Goodbye Inflation, Hello Better Times

The Office for National Statistics in the UK has just released new figures showing a drop in price pressure that turns out to be better than expected. To all intents and purposes, this means that the gap is closing between price increases and wage rises. The hike in prices that we have been enduring for far too long, some may hasten to add, seems like it’s going to be curbed. Although, we’ll have to wait a little longer for it to be halted in its tracks completely.

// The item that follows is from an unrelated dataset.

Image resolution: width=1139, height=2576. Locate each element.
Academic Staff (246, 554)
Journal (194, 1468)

The fall in price pressure is primarily down to two things: petrol and airfares.  Both have seen a hefty fall in prices and that has had a knock-on effect on household budgets across the UK, resulting in a fall in the cost of living increase (from 2.8% to 2.4%). But, that doesn’t mean that there’s slightly more money in the wallets of the average consumer. Let’s not start jumping for joy yet, but, it seems likely for there to be better news around the corner where inflation is concerned. Anyhow, maybe something is better than nothing in the present economic climate. All it means is that the gap between price increases and the average wage increases in the UK is closing in. UK Unions recently published figures that show that salaries in the country are still down by an average of 8.5% compared with 3 years ago. That works out to a staggering fall in real terms of about $2, 200. But the squeeze is slightly less of a strangle-hold on consumer budgets these days and fingers crossed that that gap reduction between prices and wage increases is here to stay.

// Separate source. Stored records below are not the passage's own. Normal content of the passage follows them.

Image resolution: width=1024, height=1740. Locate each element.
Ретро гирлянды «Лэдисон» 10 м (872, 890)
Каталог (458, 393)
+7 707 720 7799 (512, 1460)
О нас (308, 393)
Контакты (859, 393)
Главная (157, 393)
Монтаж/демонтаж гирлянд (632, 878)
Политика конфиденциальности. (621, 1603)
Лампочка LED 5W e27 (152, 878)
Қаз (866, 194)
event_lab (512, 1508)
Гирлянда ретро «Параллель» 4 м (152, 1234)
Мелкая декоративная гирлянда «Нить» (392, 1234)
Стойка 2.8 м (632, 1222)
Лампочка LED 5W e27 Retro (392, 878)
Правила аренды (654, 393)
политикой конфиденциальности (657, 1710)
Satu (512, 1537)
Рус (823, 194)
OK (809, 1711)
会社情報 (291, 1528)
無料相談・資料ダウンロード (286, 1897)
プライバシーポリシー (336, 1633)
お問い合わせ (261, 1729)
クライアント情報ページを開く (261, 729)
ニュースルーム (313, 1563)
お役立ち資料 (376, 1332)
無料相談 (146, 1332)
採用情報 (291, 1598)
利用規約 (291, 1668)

The Bank of England is optimistic and although not hanging out the bunting quite yet seems to believe that official statistics don’t quite show the reality of the situation at the present time. Threadneedle Street gave the thumbs down to electronic money creation and it looks like we might be on the road to recovery in the near future. But, it’s common knowledge that the UK has been unable to meet unrealistic targets of maintaining inflation below the 2% mark, and it has been suffering from inflation averaging out at over that for the past 3 years now. But, the new figures announcing the slowdown in that increase hail for positive aspects and a better stimulus plan.

The UK hasn’t seen a drop in inflation like this for almost a year now (autumn 2012). The Governor of the BoE, Sir Mervyn King, stated in the final quarterly inflation report (before he steps aside to allow Mark Carney to take the reins) that Britain was heading for a 2% inflation rate by 2015. That’s a fall from the original forecast of the 2015 figure of 2.3%.  Economic recovery in the UK will be slow, but it is getting there it would seem. But, the major risk comes from overseas. Trading partners such as France announced on Wednesday that they had officially entered a period of recession. This could have a boomerang effect on the UK and scupper growth prospects, causing inflation to hike again.

The International Monetary Fund has already recently warned strongly against the quantitative easing methods implemented by the BoE. The slump-busting policies could, according to IMF research, bring about a hefty loss of £80bn for the Treasury. The positive turn in inflation figures, might change that figure. Watch this space!